By Sean Ryan - 19 April, 2015

“Church renewal is coming primarily through an emphasis on collegiality and the restoration of the synodal process to what it was intended to be in Vatican II" - Austen Ivereigh.

Dr Austen Ivereigh, with Professor Eamonn Conway, Head of Theology and Religious Studies at MIC (l) and Professor Michael A Hayes, President of MIC (r). Photograph: Liam Burke/Press 22

Dr Austen Ivereigh, with Professor Eamonn Conway, Head of Theology and Religious Studies at MIC (l) and Professor Michael A Hayes, President of MIC (r).
Photograph: Liam Burke/Press 22

Pope Francis’s pontificate has set out to unblock the channels of the Holy Spirit so that the Church can be renewed according to his biographer.

Almost two hundred people attended a public lecture by Pope Francis expert, Dr Austen Ivereigh, at Mary Immaculate College recently.

Dr Ivereigh is the author of the bestseller ‘The Great Reformer; Francis and the Making of a Radical Pope’.

He stressed to his listeners that Pope Francis is putting a great emphasis on protecting and promoting the family because for him the family is the means by which the Spirit flows in to the world.

“Church renewal is coming primarily through an emphasis on collegiality and the restoration of the synodal process to what it was intended to be in Vatican II. For Francis, the Church is not an end in itself: it is at the service of Christ,” he said.

He expanded by saying “His connection with ordinary people is part of the way he is re-establishing a connection between the papacy and what he calls God’s holy faithful people.”

According to Dr Ivereigh, he began to deeply admire Pope Francis during his research for the book, ‘The Great Reformer; Francis and the Making of a Radical Pope’, in particular for his great courage.

“A lot of people are saying that, given that he is so often misunderstood, maybe he should just say less, but I don’t agree with that for two reasons.”

“I think that direct spontaneous speech is part of a larger reform of the Church and of the papacy which he is carrying out and he perceives it is very important to have that direct contact with people. He doesn’t want to be filtered”.

“Secondly, he causes offence, but that to me is part of his authenticity. He is not setting out to please people, unlike politicians.

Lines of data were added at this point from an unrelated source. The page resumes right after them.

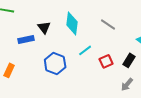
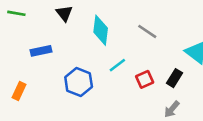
black triangle: (44, 27) -> (64, 13), moved

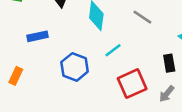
black rectangle: (174, 78) -> (169, 63), turned -42
red square: (145, 79) -> (132, 84), moved, size x1.6

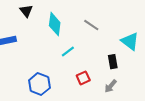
blue hexagon: (75, 67) -> (39, 84), moved
red square: (132, 84) -> (83, 78), size x0.6

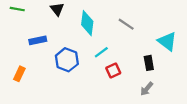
red square: (83, 78) -> (113, 71), moved
blue hexagon: (39, 84) -> (67, 60), moved

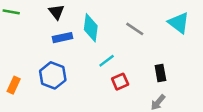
blue rectangle: (38, 40) -> (63, 38), moved
cyan triangle: (167, 41) -> (179, 23), moved
blue hexagon: (67, 60) -> (53, 75), moved

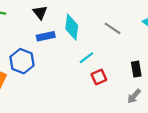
blue hexagon: (53, 75) -> (22, 61), moved

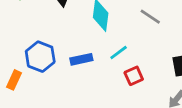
blue rectangle: (46, 36) -> (81, 59), moved

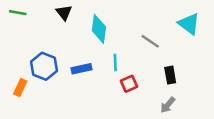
gray line: (150, 17) -> (150, 41), moved
cyan line: (119, 52) -> (115, 63), turned -56

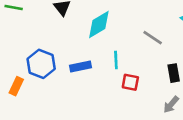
cyan diamond: (99, 29) -> (99, 25), turned 52
red square: (129, 84) -> (130, 82), turned 35

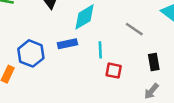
blue rectangle: (81, 66) -> (67, 44), moved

Only a pope could get away with calling Europe an ‘infertile grandmother’. He is quite happy to use those kind of metaphors which people in public life don’t normally do,” Dr Ivereigh added.

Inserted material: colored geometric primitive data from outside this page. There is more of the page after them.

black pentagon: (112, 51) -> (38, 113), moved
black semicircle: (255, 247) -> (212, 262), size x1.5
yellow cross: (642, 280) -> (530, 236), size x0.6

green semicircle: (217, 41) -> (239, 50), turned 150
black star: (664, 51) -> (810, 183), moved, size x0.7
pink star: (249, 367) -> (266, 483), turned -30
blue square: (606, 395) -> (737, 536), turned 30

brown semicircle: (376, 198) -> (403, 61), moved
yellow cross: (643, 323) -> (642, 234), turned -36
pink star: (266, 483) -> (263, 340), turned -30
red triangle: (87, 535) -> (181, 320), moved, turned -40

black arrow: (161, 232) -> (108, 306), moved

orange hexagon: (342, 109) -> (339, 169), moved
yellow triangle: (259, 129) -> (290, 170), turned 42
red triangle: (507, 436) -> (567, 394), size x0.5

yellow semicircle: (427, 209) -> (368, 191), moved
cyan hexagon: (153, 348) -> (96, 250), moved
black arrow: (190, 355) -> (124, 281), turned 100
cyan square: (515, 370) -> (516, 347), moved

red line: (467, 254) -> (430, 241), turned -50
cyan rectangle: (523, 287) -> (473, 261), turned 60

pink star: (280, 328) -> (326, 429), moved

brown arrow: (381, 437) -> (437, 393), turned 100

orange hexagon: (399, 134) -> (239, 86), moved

The London-based journalist, author, commentator and campaigner is a former deputy editor of The Tablet and later Director for Public Affairs of the former Archbishop of Westminster, Cardinal Cormac Murphy-O’Connor.

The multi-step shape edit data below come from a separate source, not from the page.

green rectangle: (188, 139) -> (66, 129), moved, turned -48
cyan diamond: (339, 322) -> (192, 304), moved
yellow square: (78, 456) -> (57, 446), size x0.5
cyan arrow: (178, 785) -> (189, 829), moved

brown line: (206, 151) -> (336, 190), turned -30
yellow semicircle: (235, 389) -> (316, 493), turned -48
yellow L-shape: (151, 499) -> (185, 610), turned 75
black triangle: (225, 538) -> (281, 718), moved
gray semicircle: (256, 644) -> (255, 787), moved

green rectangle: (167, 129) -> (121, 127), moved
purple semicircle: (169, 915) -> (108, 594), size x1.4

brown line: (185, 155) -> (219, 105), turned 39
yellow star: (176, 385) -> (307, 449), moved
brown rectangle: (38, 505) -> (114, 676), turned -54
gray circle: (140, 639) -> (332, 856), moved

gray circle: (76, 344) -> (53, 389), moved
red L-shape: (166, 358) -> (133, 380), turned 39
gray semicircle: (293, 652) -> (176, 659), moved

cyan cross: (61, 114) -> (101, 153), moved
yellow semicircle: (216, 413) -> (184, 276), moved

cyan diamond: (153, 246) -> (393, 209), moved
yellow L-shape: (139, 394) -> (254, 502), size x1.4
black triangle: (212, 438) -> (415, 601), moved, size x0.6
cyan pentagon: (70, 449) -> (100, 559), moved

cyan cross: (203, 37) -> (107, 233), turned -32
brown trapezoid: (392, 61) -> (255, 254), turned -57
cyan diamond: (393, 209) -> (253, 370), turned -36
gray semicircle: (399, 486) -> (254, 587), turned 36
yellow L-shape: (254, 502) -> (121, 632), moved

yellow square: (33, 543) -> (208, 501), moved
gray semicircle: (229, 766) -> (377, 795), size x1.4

He is frequently invited to appear on radio and TV programmes to comment on stories involving the Church.

As the founder of Catholic Voice in the UK and with a PhD from Oxford on Church-State relations in Argentina, his grasp of where Pope Francis has come from, and where he is leading the Church is hard to equal, according to Professor Eamonn Conway, Head of Theology & Religious Studies at MIC.

‘The Great Reformer; Francis and the Making of a Radical Pope’ was published in December 2014, and is recognised as being the most comprehensive and insightful biography to date the Argentine pontiff.

His lecture in Limerick was co-sponsored by the Department of Theology & Religious Studies (TRS) MIC, the Irish Section of the European Society for Catholic Theology, and the Irish Catholic Newspaper and was chaired by Professor Eamon Conway, Head of TRS, Mary Immaculate College.